AP Exclusive: Iran letter shows ‘charm offensive’

VIENNA (AP) — A new Iranian offer to meet with the world powers is unusually short on preconditions and suggests Tehran may even be ready to touch on some nuclear issues that were previously taboo, according to the copy of a confidential letter from a senior Iranian official.

Shared with The Associated Press, the letter is short on details of what the Islamic Republic is ready to discuss with the United States, Russia, China, Britain, France and Germany. But it differs from previous negotiating offers by avoiding demands the six powers are bound to reject out of hand.

And it says Iran is “ready to cooperate in … nonproliferation and peaceful nuclear cooperation.” That’s a possible nod to six-power demands that the Islamic Republic address world concerns over its nuclear program, and suspicions that it could used to make weapons — something Tehran has refused to do in earlier meetings.

Compared to Iran’s previous offer, the letter, by chief Iranian nuclear negotiator Saeed Jalili, is notable in its moderate tone.

Western diplomats, however, characterized it Tuesday as part of Iran’s new “charm offensive” — an effort to derail plans to refer Tehran anew to the U.N. Security Council for its nuclear defiance.

Iran already is under four sets of Security Council sanctions for refusing to freeze uranium enrichment.

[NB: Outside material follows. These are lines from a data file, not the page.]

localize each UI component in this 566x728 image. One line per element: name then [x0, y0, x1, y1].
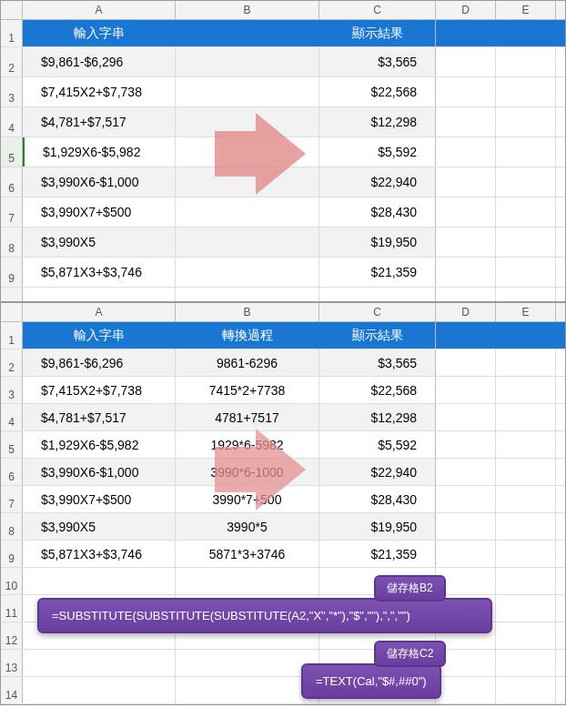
row-number[interactable]: 4: [1, 107, 23, 136]
cell[interactable]: [436, 77, 496, 106]
col-header-b[interactable]: B: [176, 303, 319, 321]
cell[interactable]: [436, 258, 496, 287]
cell[interactable]: [496, 349, 556, 376]
cell[interactable]: [496, 404, 556, 430]
cell-process[interactable]: 7415*2+7738: [176, 377, 319, 403]
cell-input[interactable]: $3,990X6-$1,000: [23, 167, 176, 197]
row-number[interactable]: 10: [1, 568, 23, 594]
header-input-string[interactable]: 輸入字串: [23, 20, 176, 46]
cell-process[interactable]: 1929*6-5982: [176, 431, 319, 458]
cell[interactable]: [176, 650, 319, 676]
row-number[interactable]: 11: [1, 595, 23, 622]
cell-result[interactable]: $22,568: [319, 377, 436, 403]
row-number[interactable]: 1: [1, 322, 23, 349]
cell[interactable]: [436, 197, 496, 227]
row-number[interactable]: 1: [1, 20, 23, 46]
cell[interactable]: [496, 288, 556, 301]
header-convert-process[interactable]: 轉換過程: [176, 322, 319, 349]
cell[interactable]: [436, 541, 496, 567]
cell[interactable]: [176, 288, 319, 301]
cell-process[interactable]: 3990*6-1000: [176, 459, 319, 485]
cell[interactable]: [496, 677, 556, 703]
cell[interactable]: [496, 137, 556, 167]
cell[interactable]: [496, 622, 556, 649]
row-number[interactable]: 9: [1, 541, 23, 567]
cell[interactable]: [496, 107, 556, 136]
cell-result[interactable]: $5,592: [319, 137, 436, 167]
cell-d1[interactable]: [436, 20, 496, 46]
cell-process[interactable]: 4781+7517: [176, 404, 319, 430]
cell-input[interactable]: $9,861-$6,296: [23, 349, 176, 376]
cell[interactable]: [496, 167, 556, 197]
cell-result[interactable]: $22,940: [319, 459, 436, 485]
header-blank[interactable]: [176, 20, 319, 46]
cell[interactable]: [496, 541, 556, 567]
row-number[interactable]: 5: [1, 431, 23, 458]
select-all-corner[interactable]: [1, 1, 23, 19]
cell-result[interactable]: $28,430: [319, 486, 436, 512]
cell[interactable]: [436, 137, 496, 167]
row-number[interactable]: 9: [1, 258, 23, 287]
cell[interactable]: [436, 513, 496, 540]
col-header-a[interactable]: A: [23, 303, 176, 321]
cell[interactable]: [496, 513, 556, 540]
row-number[interactable]: 13: [1, 650, 23, 676]
cell[interactable]: [436, 47, 496, 76]
cell-input[interactable]: $5,871X3+$3,746: [23, 258, 176, 287]
cell-process[interactable]: 9861-6296: [176, 349, 319, 376]
col-header-c[interactable]: C: [319, 303, 436, 321]
row-number[interactable]: 8: [1, 228, 23, 257]
cell[interactable]: [496, 47, 556, 76]
cell-process[interactable]: 5871*3+3746: [176, 541, 319, 567]
cell[interactable]: [496, 228, 556, 257]
cell[interactable]: [23, 568, 176, 594]
cell-blank[interactable]: [176, 197, 319, 227]
row-number[interactable]: 12: [1, 622, 23, 649]
cell[interactable]: [176, 677, 319, 703]
row-number[interactable]: 2: [1, 47, 23, 76]
cell[interactable]: [496, 568, 556, 594]
cell[interactable]: [436, 377, 496, 403]
row-number[interactable]: 4: [1, 404, 23, 430]
cell-result[interactable]: $21,359: [319, 258, 436, 287]
cell-input[interactable]: $3,990X5: [23, 228, 176, 257]
cell[interactable]: [436, 486, 496, 512]
cell-blank[interactable]: [176, 228, 319, 257]
header-input-string[interactable]: 輸入字串: [23, 322, 176, 349]
col-header-e[interactable]: E: [496, 1, 556, 19]
cell-input[interactable]: $7,415X2+$7,738: [23, 377, 176, 403]
cell-result[interactable]: $22,568: [319, 77, 436, 106]
cell-result[interactable]: $19,950: [319, 228, 436, 257]
cell-result[interactable]: $12,298: [319, 107, 436, 136]
cell-input[interactable]: $4,781+$7,517: [23, 404, 176, 430]
cell-result[interactable]: $28,430: [319, 197, 436, 227]
cell-input[interactable]: $3,990X7+$500: [23, 486, 176, 512]
cell[interactable]: [496, 595, 556, 622]
row-number[interactable]: 6: [1, 167, 23, 197]
cell[interactable]: [436, 459, 496, 485]
row-number[interactable]: 5: [1, 137, 23, 167]
cell-input[interactable]: $9,861-$6,296: [23, 47, 176, 76]
header-result[interactable]: 顯示結果: [319, 322, 436, 349]
col-header-e[interactable]: E: [496, 303, 556, 321]
select-all-corner[interactable]: [1, 303, 23, 321]
cell[interactable]: [436, 677, 496, 703]
row-number[interactable]: 6: [1, 459, 23, 485]
row-number[interactable]: 7: [1, 197, 23, 227]
cell-process[interactable]: 3990*7+500: [176, 486, 319, 512]
row-number[interactable]: 3: [1, 377, 23, 403]
cell[interactable]: [23, 677, 176, 703]
cell[interactable]: [436, 167, 496, 197]
cell-e1[interactable]: [496, 322, 556, 349]
header-result[interactable]: 顯示結果: [319, 20, 436, 46]
cell[interactable]: [176, 568, 319, 594]
cell[interactable]: [319, 288, 436, 301]
row-number[interactable]: 2: [1, 349, 23, 376]
row-number[interactable]: 14: [1, 677, 23, 703]
col-header-a[interactable]: A: [23, 1, 176, 19]
cell[interactable]: [436, 288, 496, 301]
cell[interactable]: [436, 404, 496, 430]
row-number[interactable]: 8: [1, 513, 23, 540]
cell-input[interactable]: $3,990X5: [23, 513, 176, 540]
cell-result[interactable]: $3,565: [319, 349, 436, 376]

Tehran says it needs the program to make reactor fuel but the council fears it could be re-engineered to produce fissile warhead material — despite Iranian insistence it has no such plans.

The Islamic Republic also has stonewalled International Atomic Energy Agency efforts to probe intelligence that it might be secretly experimenting with a nuclear weapons program. In its latest Iran report earlier this month, the IAEA for the first time said it is “increasingly concerned” about credible “extensive and comprehensive” intelligence suggesting that Iran continues its secret weapons work.

IAEA chief Yukiya Amano said Monday that he plans to share some of that intelligence with his agency’s 35-nation board, and diplomats say he will use his next report in November to detail his information on the allegations, including Iran’s suspected work on a nuclear warhead.

That report, in turn, could serve as a springboard for renewed IAEA referral to the Security Council, which first got involved in Iran’s nuclear file in 2006 after the Vienna-based agency reported Tehran for resuming uranium enrichment.

As word of such plans ripples through the IAEA, Iran has embarked on what appears to be a counteroffensive meant to blunt the Western-led efforts for new referral and possible new sanctions.

Tehran earlier this month invited a senior IAEA team to tour previously restricted nuclear sites, including a reactor under construction that will produce plutonium once finished. It has also signaled it is ready to discuss some of the nuclear weapons allegations against it. And it says it is willing to lift previous restrictions on IAEA monitoring of its nuclear program and place it under “full control” of the agency for five years if U.N. sanctions are lifted.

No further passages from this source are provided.